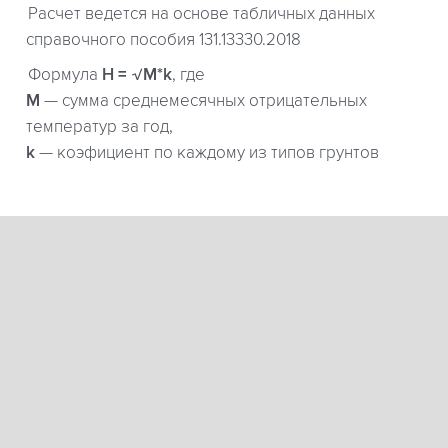
Расчет ведется на основе табличных данных
справочного пособия 131.13330.2018
Формула
H = √M*k
, где
М
— сумма среднемесячных отрицательных
температур за год,
k
— коэфициент по каждому из типов грунтов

##############################

§ YOUR GOAL
Word for word, please return the lines from the one containing "справочного пособия 131.13330.2018" through the end of the listing, both ends included, and nothing else.

§ RESULT OF THE EXERCISE
справочного пособия 131.13330.2018
Формула
H = √M*k
, где
М
— сумма среднемесячных отрицательных
температур за год,
k
— коэфициент по каждому из типов грунтов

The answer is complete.